▶ [REQUIRED WORK]: The entries that follow must be given again exactly, with no pictures kept.

:: PROVIDED RECORDS ::

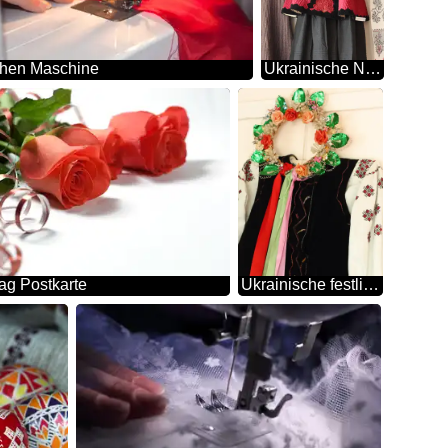
hen Maschine
Ukrainische Nationale Kleider
tag Postkarte
Ukrainische festliche Kleidung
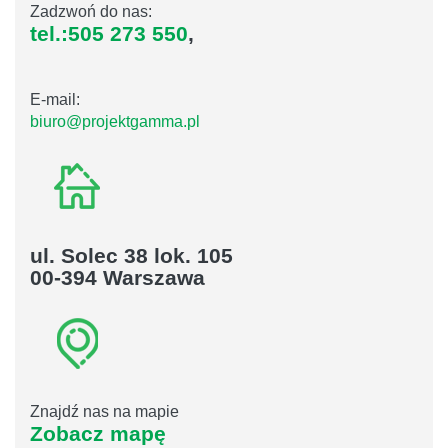
Zadzwoń do nas:
tel.:505 273 550
,
E-mail:
biuro@projektgamma.pl
ul. Solec 38 lok. 105
00-394 Warszawa
Znajdź nas na mapie
Zobacz mapę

:::

▶ [EXERCISE SOLUTION]:
hen Maschine
Ukrainische Nationale Kleider
tag Postkarte
Ukrainische festliche Kleidung
Zadzwoń do nas:
tel.:505 273 550
,
E-mail:
biuro@projektgamma.pl
ul. Solec 38 lok. 105
00-394 Warszawa
Znajdź nas na mapie
Zobacz mapę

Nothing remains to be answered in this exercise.